I may be wrong but twice seems a stretch. I have heard of companies for instance supposedly paying a 25% premium compared to somewhere like Denver. So say 100k in Denver is 125k in redwood City. Of that 25k you get to keep about 18k... So if rent is $1500 different that accounts for the delta.
I just did a long bike ride through the redwoods and along the ocean. Doesn't meet my definition of hellhole... I probably will leave if I ever want to buy a house but besides that the area has a lot to offer me at least.
I do have a problem that everyone not making 6 figures is being pushed out which is another reason I would go.
I do actually live here. Hence the mention of the things I like about it. I was just using nice round numbers as an estimate and trying to say cost of living matters but the #1 thing I pay for here vs another American city is rent. Groceries, gas, consumer goods, etc. do not differ enough to be worth factoring into the equation. I think the big ticket is buying a house. THAT feels really out of reach because I can't do the mental gymnastics to pay around $1000 a square foot...

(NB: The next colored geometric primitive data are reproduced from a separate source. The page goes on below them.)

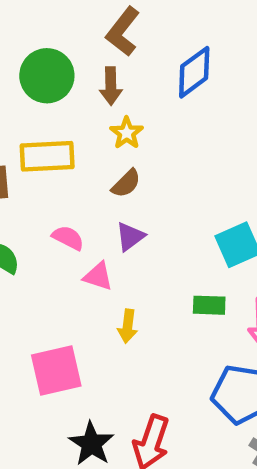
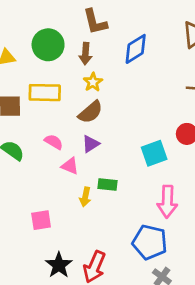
brown L-shape: (123, 32) -> (95, 22), turned -56
brown semicircle: (126, 183) -> (90, 112), size x1.4
green rectangle: (209, 305) -> (108, 184), moved
pink square: (56, 371) -> (41, 220), size x0.7

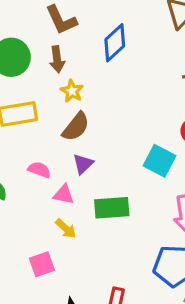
cyan square: (154, 153) -> (159, 161), turned -32
green rectangle: (108, 184) -> (112, 208), size x1.5
yellow arrow: (85, 197) -> (66, 229), moved, turned -48

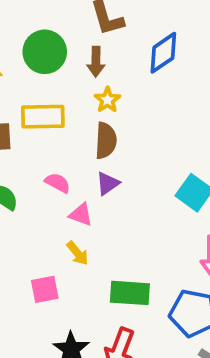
brown semicircle: (76, 127) -> (106, 141), turned -44
green rectangle: (112, 208) -> (130, 293), moved

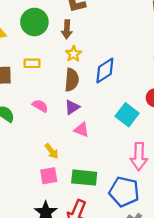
blue diamond: (163, 53) -> (105, 71), moved
yellow rectangle: (43, 117) -> (32, 63), size x0.6
pink triangle: (81, 215) -> (81, 130), moved
pink square: (45, 289) -> (49, 176), moved

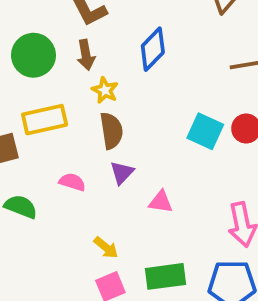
yellow rectangle: (32, 63) -> (45, 120), size x1.6
blue diamond: (105, 71) -> (153, 49), moved
cyan square: (127, 115) -> (205, 131), moved
pink triangle: (81, 130) -> (161, 202), moved

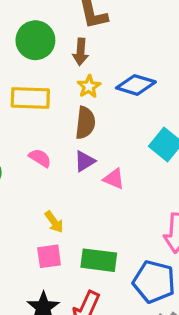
blue diamond: (153, 49) -> (136, 85), moved, turned 48
pink triangle: (161, 202) -> (114, 179), moved

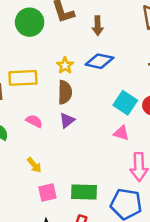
green circle: (35, 40) -> (30, 22), moved
brown arrow: (81, 52) -> (98, 26), moved
pink triangle: (114, 179) -> (121, 133), moved
yellow arrow: (54, 222) -> (34, 165), moved

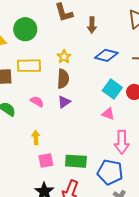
green circle: (30, 22) -> (25, 29), moved
blue diamond: (99, 61) -> (106, 55), moved
yellow arrow: (34, 165) -> (36, 138), turned -144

I have and can say that Seattle and the Bay aren't anywhere near 2x, yet COL is considerably lower (particularly rent) and no state income tax. None of the offers I received would have netted me more money, in fact all of them would have been less money overall.
Citation. People throw around fantastical, ever-increasing numbers (250k, 400k, 500k, now a million) in these threads, but never any hard data. How many is “plenty”? I argue that it would be exceptionally few, if any.

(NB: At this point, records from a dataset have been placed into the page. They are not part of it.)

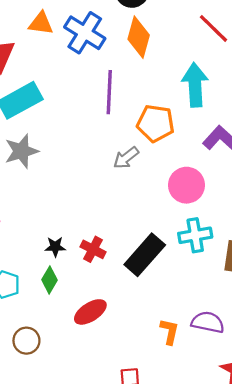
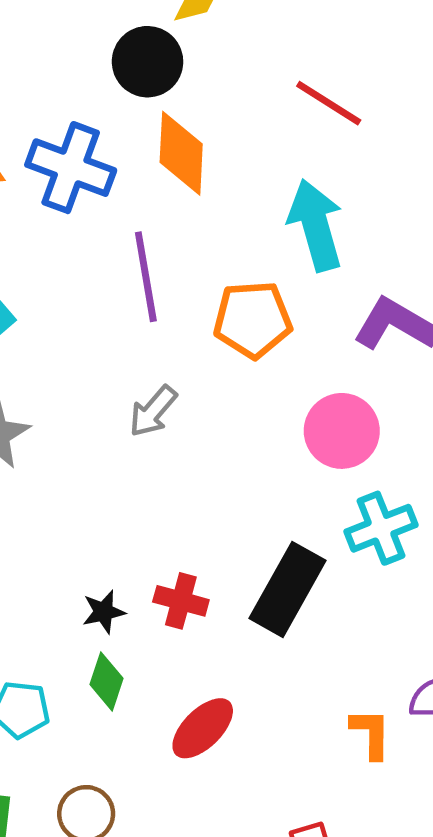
gray arrow: (126, 158) -> (153, 411), moved

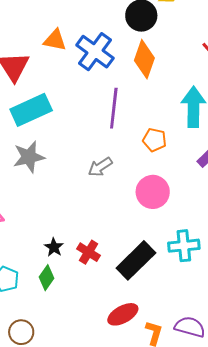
orange pentagon: (253, 320) -> (155, 140), size x0.7
pink circle: (342, 431) -> (153, 192), moved
black star: (104, 612) -> (54, 247), turned 30
red ellipse: (203, 728) -> (123, 314), moved

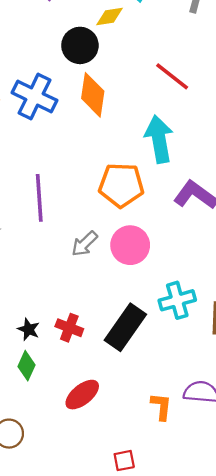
purple line: (114, 108) -> (39, 198), moved
orange pentagon: (155, 140) -> (121, 185), size x1.6
gray arrow: (100, 167) -> (85, 244), moved
red ellipse: (123, 314) -> (82, 395), moved

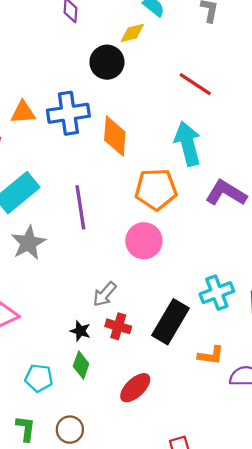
orange diamond: (93, 95) -> (115, 136), moved
blue cross: (34, 97) -> (68, 113), turned -30
gray arrow: (85, 244) -> (105, 294), moved
pink circle: (130, 245) -> (144, 241), moved
orange L-shape: (161, 407) -> (211, 355), moved, turned 96

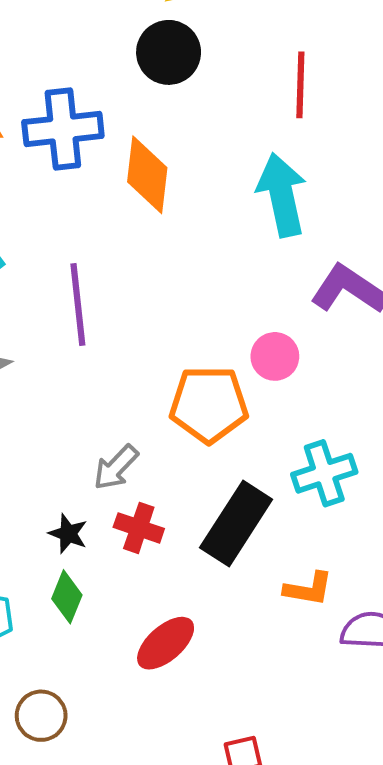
black circle: (107, 62) -> (169, 52), moved
red line: (195, 84) -> (300, 85), turned 56
orange pentagon: (156, 189) -> (209, 404), moved
pink circle: (144, 241) -> (275, 356), moved, size x0.7

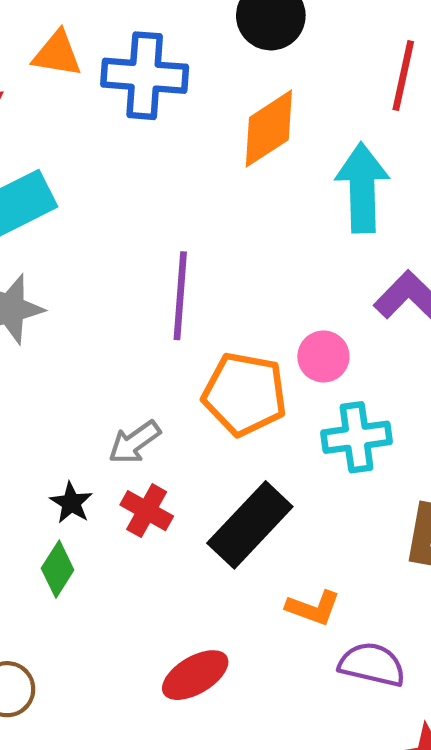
orange diamond: (147, 175) -> (269, 129), moved, turned 40
purple line: (78, 305) -> (180, 296), moved
cyan cross: (324, 473) -> (357, 437), moved
red ellipse: (166, 643) -> (195, 675), moved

I joined Facebook as a junior engineer a year before the IPO. After five years I was earning a touch over 500k as a senior developer and first-level manager.
The majority was from stock and significantly boosted by the rising price. If I stayed it would have decreased slightly over time due to the stock price levelling out.

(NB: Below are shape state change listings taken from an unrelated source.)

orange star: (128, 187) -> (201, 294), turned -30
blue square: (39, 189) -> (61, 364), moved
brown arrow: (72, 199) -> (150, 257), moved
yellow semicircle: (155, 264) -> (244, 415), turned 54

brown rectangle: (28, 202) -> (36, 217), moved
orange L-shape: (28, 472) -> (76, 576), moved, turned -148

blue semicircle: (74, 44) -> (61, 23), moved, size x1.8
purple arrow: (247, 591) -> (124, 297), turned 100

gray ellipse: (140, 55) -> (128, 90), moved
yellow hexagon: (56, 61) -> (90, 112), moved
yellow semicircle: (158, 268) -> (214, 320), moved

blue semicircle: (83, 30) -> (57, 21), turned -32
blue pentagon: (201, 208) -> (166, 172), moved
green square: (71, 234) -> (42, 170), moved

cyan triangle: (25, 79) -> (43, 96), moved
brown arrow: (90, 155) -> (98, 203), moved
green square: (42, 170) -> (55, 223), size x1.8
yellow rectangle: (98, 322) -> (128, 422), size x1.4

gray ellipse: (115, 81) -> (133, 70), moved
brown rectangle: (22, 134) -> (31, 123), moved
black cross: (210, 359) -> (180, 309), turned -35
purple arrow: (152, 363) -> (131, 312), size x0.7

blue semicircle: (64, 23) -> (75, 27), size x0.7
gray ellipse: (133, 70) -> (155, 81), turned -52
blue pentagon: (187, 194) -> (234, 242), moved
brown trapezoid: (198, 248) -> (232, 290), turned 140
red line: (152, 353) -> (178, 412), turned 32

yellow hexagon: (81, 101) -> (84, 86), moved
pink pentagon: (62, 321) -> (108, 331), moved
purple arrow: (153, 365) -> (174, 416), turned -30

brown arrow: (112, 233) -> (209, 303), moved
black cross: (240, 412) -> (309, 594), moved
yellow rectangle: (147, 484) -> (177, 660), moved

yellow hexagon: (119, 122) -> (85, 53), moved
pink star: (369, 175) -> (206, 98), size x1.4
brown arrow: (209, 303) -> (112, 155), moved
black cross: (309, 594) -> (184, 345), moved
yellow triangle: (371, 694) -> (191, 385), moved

If you achieved steady career progression at Facebook over the last four years (reach E5 level, a couple of promos) and not get fired them making 400k+ would be common. I’d hazard a guess that probably 50% of new hires achieve this. Base salary would be 200k and the rising stock price makes up the rest.
For what it’s worth I left the Bay Area and Facebook and cut my compensation by more than half to do so.
I'd have to assume a million includes stock compensation. Even executives don't make a million in cash base (eg. Alphabet's CFO makes $760K, chief legal officer makes $664K).
With stock compensation it's pretty easy because of the appreciation of company stocks. 5 years ago, Facebook was trading at $24/share. It now trades at $193/share, a roughly 8x increase. If your compensation package included $125K/year in RSUs - something eminently achievable even with just a few years of work experience - you're now making over a million a year as those stock grants vest.
And for purposes of comparing total compensation across regions, including stock appreciation like this is misleading. The value used should be the value of the stock at the time it was granted. that's effectively the intended compensation from the company. stock markets go up and down. especially using the past few years record bull market and including that as if the companies intended to pay that much is not going to help someone trying to compare total comp between regions.
Depends what the discussion is about. For someone deciding whether or not to move to the Bay Area, stock price appreciation should be excluded because you can't predict the future and if you could you'd be just as well off putting your cash into FB stock without working for them. For someone discussing the causes of Bay Area housing unaffordability it's very relevant, because having several thousand people earning a million a year who are all trying to buy up limited housing stock is going to seriously affect prices.
This discussion thread seems to be a mix of both, so...YMMV.
I know it sounds crazy, but it's not really crazy. People don't talk about it a lot, but it's not unlike commercial airline pilots making $300k a year. They extract their fair take from very profitable businesses.
Those numbers make working in tech feel like a modern day gold rush. I work as a programmer and don’t see anything near those amounts. I suspect most other programmers don’t either, even if they won’t admit it. Colleges and bootcamps selling overpriced training certainly won’t. Working in tech is beyond overhyped and it’s only going to get worse. I’m not talking about FAANG, I’m talking about everywhere else.
This is what passes for "data" here? Self-reported with zero verification. You're not capturing rank-and-file software engineers here, only those who have interesting enough situations to report. A spreadsheet like this is bound to skew ultra high.
You're not going to get a citation outside of somebody's anecdote about "someone they know at FB". I've addressed this common HN trope upthread[1]. It's like talking to a vacuum here.
Did not know that individual contributors in F/A/N/G were making this much. Are we talking Jeff Dean level outliers or does this apply in a wider setting?
I was making low 6 figures in Austin and my TC actually almost doubled when I moved to the Bay. I had multiple offers, all with similar compensation. Like another peer has said you should try interviewing and see what is offered before making these kinds of judgements.
I just did a long bike ride through the redwoods and along the ocean. Doesn't meet my definition of hellhole... I probably will leave if I ever want to buy a house but besides that the area has a lot to offer me at least.
I do have a problem that everyone not making 6 figures is being pushed out which is another reason I would go.